Copy out each line of the material that includes the word "Казачьего".

==*==

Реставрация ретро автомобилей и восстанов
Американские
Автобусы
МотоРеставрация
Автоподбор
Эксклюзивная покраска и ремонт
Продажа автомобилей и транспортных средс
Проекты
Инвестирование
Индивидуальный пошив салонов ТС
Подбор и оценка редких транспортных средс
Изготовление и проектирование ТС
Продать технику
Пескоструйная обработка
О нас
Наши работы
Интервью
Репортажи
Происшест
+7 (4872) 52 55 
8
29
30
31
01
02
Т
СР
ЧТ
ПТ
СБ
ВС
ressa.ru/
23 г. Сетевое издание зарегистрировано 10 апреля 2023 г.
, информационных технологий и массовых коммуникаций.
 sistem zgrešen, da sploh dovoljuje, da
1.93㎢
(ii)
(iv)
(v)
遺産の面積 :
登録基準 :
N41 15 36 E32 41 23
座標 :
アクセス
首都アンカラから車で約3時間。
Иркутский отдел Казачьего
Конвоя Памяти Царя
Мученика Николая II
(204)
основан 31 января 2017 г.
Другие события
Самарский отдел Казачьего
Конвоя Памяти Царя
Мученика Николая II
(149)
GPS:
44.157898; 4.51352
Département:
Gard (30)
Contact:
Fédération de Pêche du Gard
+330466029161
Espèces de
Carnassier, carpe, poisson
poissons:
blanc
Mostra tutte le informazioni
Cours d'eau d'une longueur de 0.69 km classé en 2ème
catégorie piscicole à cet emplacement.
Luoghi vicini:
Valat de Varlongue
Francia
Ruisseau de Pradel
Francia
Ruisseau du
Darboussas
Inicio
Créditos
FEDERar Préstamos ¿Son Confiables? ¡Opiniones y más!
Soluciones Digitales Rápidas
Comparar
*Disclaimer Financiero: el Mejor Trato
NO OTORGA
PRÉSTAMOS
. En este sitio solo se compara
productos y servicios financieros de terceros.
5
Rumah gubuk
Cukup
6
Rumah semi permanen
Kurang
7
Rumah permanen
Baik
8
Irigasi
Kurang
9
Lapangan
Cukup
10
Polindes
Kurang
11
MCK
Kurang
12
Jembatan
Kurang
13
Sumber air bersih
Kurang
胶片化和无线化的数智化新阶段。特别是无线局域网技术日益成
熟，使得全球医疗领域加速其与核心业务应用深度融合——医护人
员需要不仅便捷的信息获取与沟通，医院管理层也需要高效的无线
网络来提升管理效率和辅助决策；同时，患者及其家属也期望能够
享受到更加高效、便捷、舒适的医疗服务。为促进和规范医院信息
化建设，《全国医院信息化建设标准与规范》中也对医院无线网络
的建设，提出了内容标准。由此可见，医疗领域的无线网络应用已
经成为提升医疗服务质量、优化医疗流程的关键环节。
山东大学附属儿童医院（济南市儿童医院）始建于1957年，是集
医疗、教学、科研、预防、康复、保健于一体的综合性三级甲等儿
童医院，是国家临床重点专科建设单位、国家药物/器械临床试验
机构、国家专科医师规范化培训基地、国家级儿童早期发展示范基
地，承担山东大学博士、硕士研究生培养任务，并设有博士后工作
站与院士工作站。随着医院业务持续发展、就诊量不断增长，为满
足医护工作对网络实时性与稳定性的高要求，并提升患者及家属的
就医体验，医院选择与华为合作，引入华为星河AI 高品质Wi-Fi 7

==*==

- _ANSWER FOR THIS EXERCISE_:
Иркутский отдел Казачьего
Самарский отдел Казачьего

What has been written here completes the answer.